Quel avantage peut-on tirer d’un Mass Damper ?
En simplifiant les choses à l’extrême, un Mass Damper est un amortisseur supplémentaire qui viendra compléter l’effet de l’amortisseur principal. Celui-ci étant déjà particulièrement sophistiqué et bien ajusté, le Mass Damper viendra combler ses petits défauts d’accord qui, dans le cas de la compétition moto, relèvent souvent du Chattering, c’est à dire d’une vibration qui concerne les deux roues de la moto et dont l’effet sur la roue avant est le plus gênant, contrairement au dribble qui est le simple rebond d’une roue, souvent arrière.
A titre d’explication, reprenons les propos que nous avait tenus un technicien du paddock.
« En schématisant, il s’agit d’une vibration des deux
roues (masses non suspendues) en opposition de phase, sur
l’élasticité des pneus et des suspensions, ce qui explique que
l’adhérence fluctue (c’est le problème perçu) et que la suspension
débat (c’est ce que montre l’acquisition).
Le mouvement se transmet d’une roue sur l’autre par un petit
mouvement de tangage de la masse suspendue.
L’amplitude est très faible, la fréquence entre 16 et 20 Hz, la
vitesse de débattement environ 60 mm/s, les accélérations
verticales à l’axe de roue environ 1g. Le chattering se caractérise
donc par le fait que les mouvements de la roue avant et de la roue
arrière sont essentiellement en opposition de phase.
Ceci ne veut pas dire que les amplitudes soient nécessairement
de même valeur à l’avant et à l’arrière mais, même lorsque
l’amplitude est très faible pour une des roues, son mouvement reste
quand même en opposition de phase avec celui de l’autre
roue.
Cette vibration se reproduit donc plus de 16 et 20 fois par
seconde et, suivant son amplitude, est plus ou moins ressentie par
le pilote.
Si l’amplitude ne dépasse pas 0,4 millimètre, cela n’est pas
trop gênant pour le pilote, mais cela peut aller jusqu’à 1 ou 1,2
millimètre et là, c’est vraiment handicapant pour le
pilote. »
Pour tenter de contrecarrer ce phénomène, l’important est de « casser » la résonance ou, du moins, d’essayer de la déplacer dans une zone moins sensible du pilotage, et c’est là qu’intervient le Mass Damper : En jouant sur sa masse et la raideur des ressorts, on peut atténuer et modifier les caractéristiques du Chattering.
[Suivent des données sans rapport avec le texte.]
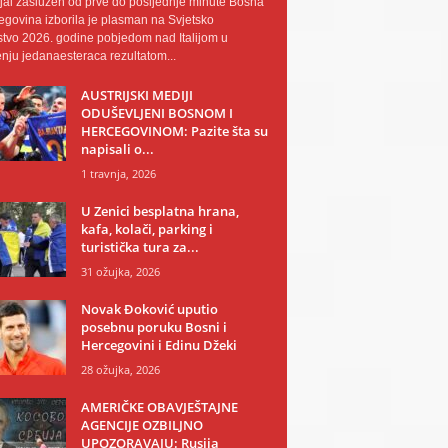
al zaslužen od prve do posljednje minute Bosna
egovina izborila je plasman na Svjetsko
tvo 2026. godine pobjedom nad Italijom u
nju jedanaesteraca rezultatom...
AUSTRIJSKI MEDIJI
ODUŠEVLJENI BOSNOM I
HERCEGOVINOM: Pazite šta su
napisali o...
1 travnja, 2026
U Zenici besplatna hrana,
kafa, kolači, parking i
turistička tura za...
31 ožujka, 2026
Novak Đoković uputio
posebnu poruku Bosni i
Hercegovini i Edinu Džeki
28 ožujka, 2026
AMERIČKE OBAVJEŠTAJNE
AGENCIJE OZBILJNO
UPOZORAVAJU: Rusija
D’ailleurs, rien que par une masse fixe située dans le dosseret de selle, comme la plupart des constructeurs utilisent et qu’on voit très bien sur la photo de MCNNews.com.au, on joue sur le Chattering et on augmente la motricité.
Qui utilise des Mass Dampers ?
C’est assez facile à deviner : ceux qui ont des dosserets de
selle volumineux.
D’après nos informations, Yamaha, Honda, Suzuki et KTM, non.
Ducati est censé en utiliser un et le doute est également permis
pour Aprilia.
Mais, mais, mais… D’une part la nouvelle selle de la Honda peut
laisser penser que des expérimentations vont être faites dans ce
domaine, et, surtout, elles ont déjà été faites chez Yamaha
!
Cela remonte à une bonne dizaine d’années, avec Colin Edwards.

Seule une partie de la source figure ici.